═════ Provided records
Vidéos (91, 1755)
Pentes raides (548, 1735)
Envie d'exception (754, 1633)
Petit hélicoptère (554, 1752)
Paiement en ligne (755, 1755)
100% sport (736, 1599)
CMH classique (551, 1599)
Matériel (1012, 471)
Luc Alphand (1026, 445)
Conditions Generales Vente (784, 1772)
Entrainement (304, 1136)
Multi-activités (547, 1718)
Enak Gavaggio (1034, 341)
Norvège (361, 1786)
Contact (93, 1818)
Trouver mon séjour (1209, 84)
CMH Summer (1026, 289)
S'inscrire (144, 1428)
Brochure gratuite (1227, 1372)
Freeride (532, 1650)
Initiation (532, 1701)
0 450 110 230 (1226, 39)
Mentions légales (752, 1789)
══════════
═════ Provided records
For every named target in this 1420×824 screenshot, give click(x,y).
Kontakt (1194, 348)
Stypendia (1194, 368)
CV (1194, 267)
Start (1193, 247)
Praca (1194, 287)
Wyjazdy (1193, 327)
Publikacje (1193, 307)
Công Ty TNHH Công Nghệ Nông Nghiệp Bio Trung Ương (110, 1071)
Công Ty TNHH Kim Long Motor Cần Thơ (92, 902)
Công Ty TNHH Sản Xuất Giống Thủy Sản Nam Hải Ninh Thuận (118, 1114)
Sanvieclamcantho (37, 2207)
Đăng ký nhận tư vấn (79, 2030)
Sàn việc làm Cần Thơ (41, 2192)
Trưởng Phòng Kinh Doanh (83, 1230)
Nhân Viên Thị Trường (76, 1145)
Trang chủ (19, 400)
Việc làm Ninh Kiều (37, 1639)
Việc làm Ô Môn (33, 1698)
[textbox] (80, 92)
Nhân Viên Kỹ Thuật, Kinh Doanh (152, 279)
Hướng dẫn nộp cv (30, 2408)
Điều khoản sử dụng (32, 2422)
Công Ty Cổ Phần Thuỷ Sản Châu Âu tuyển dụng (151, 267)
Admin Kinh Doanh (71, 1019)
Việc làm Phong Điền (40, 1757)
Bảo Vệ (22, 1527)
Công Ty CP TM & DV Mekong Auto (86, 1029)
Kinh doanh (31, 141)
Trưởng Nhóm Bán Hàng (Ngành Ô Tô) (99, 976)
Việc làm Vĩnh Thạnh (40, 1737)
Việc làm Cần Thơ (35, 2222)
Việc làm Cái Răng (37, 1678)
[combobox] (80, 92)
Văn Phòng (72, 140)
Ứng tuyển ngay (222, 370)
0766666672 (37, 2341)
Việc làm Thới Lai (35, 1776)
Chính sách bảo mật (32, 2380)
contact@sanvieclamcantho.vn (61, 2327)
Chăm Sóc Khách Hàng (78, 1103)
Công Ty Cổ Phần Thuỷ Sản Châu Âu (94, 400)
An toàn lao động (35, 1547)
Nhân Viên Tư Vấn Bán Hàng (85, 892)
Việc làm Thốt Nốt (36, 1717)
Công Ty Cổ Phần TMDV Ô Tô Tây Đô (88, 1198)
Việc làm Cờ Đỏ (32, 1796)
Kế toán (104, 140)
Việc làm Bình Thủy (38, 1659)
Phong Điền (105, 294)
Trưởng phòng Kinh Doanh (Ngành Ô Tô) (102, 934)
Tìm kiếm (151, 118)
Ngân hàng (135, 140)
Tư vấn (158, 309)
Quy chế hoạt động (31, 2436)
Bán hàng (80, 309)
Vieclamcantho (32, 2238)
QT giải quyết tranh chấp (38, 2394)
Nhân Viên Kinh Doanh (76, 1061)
══════════
● What the exercise asks
Your answer should be the lines above that contain the word "TNHH", copied out.

● Expected answer
Công Ty TNHH Công Nghệ Nông Nghiệp Bio Trung Ương (110, 1071)
Công Ty TNHH Kim Long Motor Cần Thơ (92, 902)
Công Ty TNHH Sản Xuất Giống Thủy Sản Nam Hải Ninh Thuận (118, 1114)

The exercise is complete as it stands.